President Obama has asked for a “clean” debt ceiling hike, meaning an increase in the debt ceiling without any strings attached on spending.
So… the GOP is going to go along and hold a clean vote next week, but for the sole purpose of showing that such a vote wouldn’t muster enough votes in the House to pass.
Even a lot of Democrats will vote against a debt ceiling hike that doesn’t contain spending cuts, because the issue is so politicallly toxic.
Harry Reid has flipped out over this, claiming that the vote failure will make it look like the US can’t raise its debt ceiling and destabilize markets.
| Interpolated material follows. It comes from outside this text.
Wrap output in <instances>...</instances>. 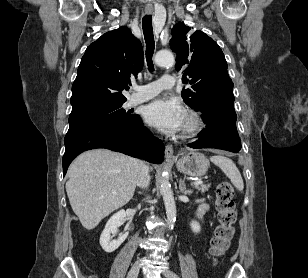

But that’s probably far fetched, since everyone realises what the game is here.
Nonetheless, the GOP is reaching out to Wall Street.
POLITICO’s Morning Money says Rep. David Camp (R-MI) has been making phone calls to Wall Streeters:
Camp has made the case to Wall Street-quite successfully according to M.M. sources-that the vote is just a political marker intended to make clear that significant cuts will be required to get an increase through by August, when emergency measure run out and markets could begin to take possible default more seriously. Most smart Wall Streeters understand this but they still apparently appreciate Camp making it clear that the House vote should not be interpreted as Washington saying the debt limit will not ultimately get raised, as everyone still expects it will, though how we get there is still not clear.